En second lieu, les requérants demandent à être indemnisés du préjudice moral qu’ils estiment avoir subi consécutivement aux dégât des eaux à la suite desquels une procédure judiciaire a été intentée à leur encontre par Mme A..., procédure qui aurait fait échec à plusieurs ventes de leur bien, les aurait conduits à souscrire des prêts relais et les aurait contraints à voir leur taxe foncière augmenter en raison de l’absence de vente de cet appartement suite à leur déménagement en août 2021. Toutefois, le préjudice allégué ne présente pas de lien direct avec la faute commise par la communauté urbaine de Nantes, mais résulte du personnel des requérants de quitter leur appartement avant d’en avoir conclu la vente. Par suite, Mme B... et M. C... ne sont pas fondés à demander la condamnation de Nantes Métropole à leur verser une somme de 7 000 euros à ce titre.

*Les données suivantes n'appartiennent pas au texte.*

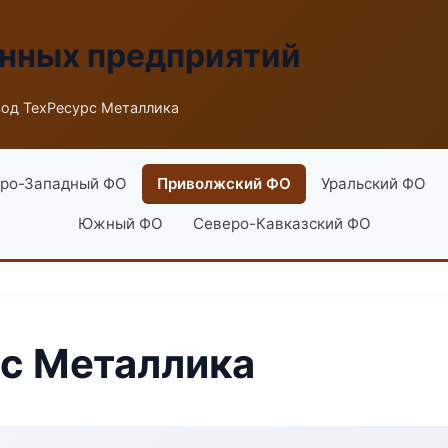
енных предприятий
вод ТехРесурс Металлика
ро-Западный ФО
Приволжский ФО
Уральский ФО
Южный ФО
Северо-Кавказский ФО
с Металлика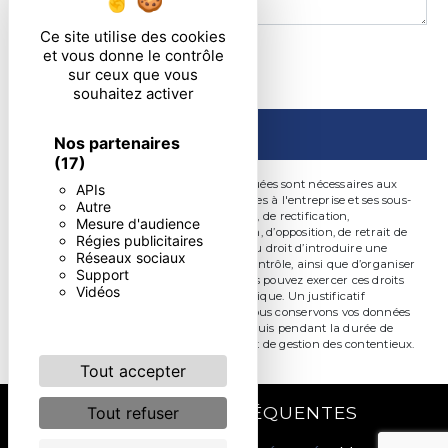
Ce site utilise des cookies
En cochant cette case, j'accepte les conditions
et vous donne le contrôle
sur ceux que vous
particulières ci-dessous **
souhaitez activer
ENVOYER
Nos partenaires
(17)
** Les données personnelles communiquées sont nécessaires aux
APIs
fins de vous contacter. Elles sont destinées à l'entreprise et ses sous-
Autre
traitants. Vous disposez de droits d’accès, de rectification,
Mesure d'audience
d’effacement, de portabilité, de limitation, d’opposition, de retrait de
Régies publicitaires
votre consentement à tout moment et du droit d’introduire une
Réseaux sociaux
réclamation auprès d’une autorité de contrôle, ainsi que d’organiser
Support
le sort de vos données post-mortem. Vous pouvez exercer ces droits
Vidéos
par voie postale ou par courrier électronique. Un justificatif
d'identité pourra vous être demandé. Nous conservons vos données
pendant la période de prise de contact puis pendant la durée de
prescription légale aux fins probatoire et de gestion des contentieux.
Tout accepter
RECHERCHES FRÉQUENTES
Tout refuser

Il résulte de ce qui précède que les conclusions indemnitaires des requérants doivent être rejetées.

Sur l’appel en garantie :

Mme B... et M. C... demandent à être garantis par Nantes Métropole de toute condamnation qui pourrait être prononcée à leur encontre dans le cadre de la procédure en cours devant le tribunal judiciaire de Nantes. Toutefois, une telle condamnation ne présentant pas un caractère certain, une telle demande ne peut qu’être rejetée, sans préjudice de la possibilité pour les requérants d’intenter ultérieurement une action récursoire à l’encontre de Nantes Métropole, le cas échéant.

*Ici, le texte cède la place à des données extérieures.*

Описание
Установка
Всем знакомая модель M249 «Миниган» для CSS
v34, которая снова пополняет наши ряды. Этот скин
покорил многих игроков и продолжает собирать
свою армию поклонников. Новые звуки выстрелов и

Sur les frais liés au litige :

Dans les circonstances de l’espèce il n’apparaît pas inéquitable de laisser à la charge de chacune des parties les frais exposés par elles et non compris dans les dépens.

D E C I D E :

Article 1er : La requête de Mme B... et de M. C... est rejetée.

Article 2 : Les conclusions présentées par Nantes Métropole sur le fondement des dispositions de l’article L. 761-1 du code de justice administrative sont rejetées.

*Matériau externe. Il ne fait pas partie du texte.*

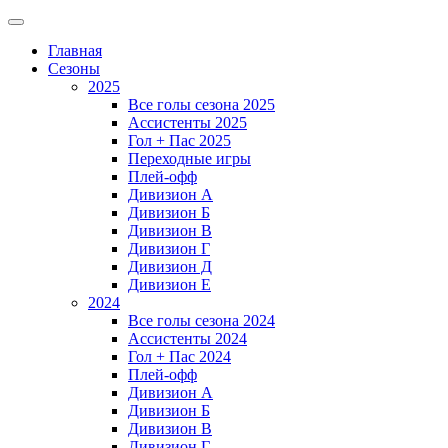
Главная
Сезоны
2025
Все голы сезона 2025
Ассистенты 2025
Гол + Пас 2025
Переходные игры
Плей-офф
Дивизион A
Дивизион Б
Дивизион В
Дивизион Г
Дивизион Д
Дивизион Е
2024
Все голы сезона 2024
Ассистенты 2024
Гол + Пас 2024
Плей-офф
Дивизион A
Дивизион Б
Дивизион В
Дивизион Г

Article 3 : Le présent jugement sera notifié à Mme E... B..., à M. D... C... et à Nantes Métropole.

Délibéré après l'audience du 17 septembre 2025, à laquelle siégeaient :

Mme Le Barbier, présidente,

M. Simon, premier conseiller,

Mme Ribac, conseillère,

Rendu public par mise à disposition au greffe le 8 octobre 2025.

Le rapporteur,

P-E. SIMON

La présidente,

M. LE BARBIER

La greffière,

P. LABOUREL

La République mande et ordonne au préfet de la Loire-Atlantique en ce qui le concerne ou à tous commissaires de justice à ce requis en ce qui concerne les voies de droit commun contre les parties privées, de pourvoir à l’exécution de la présente décision.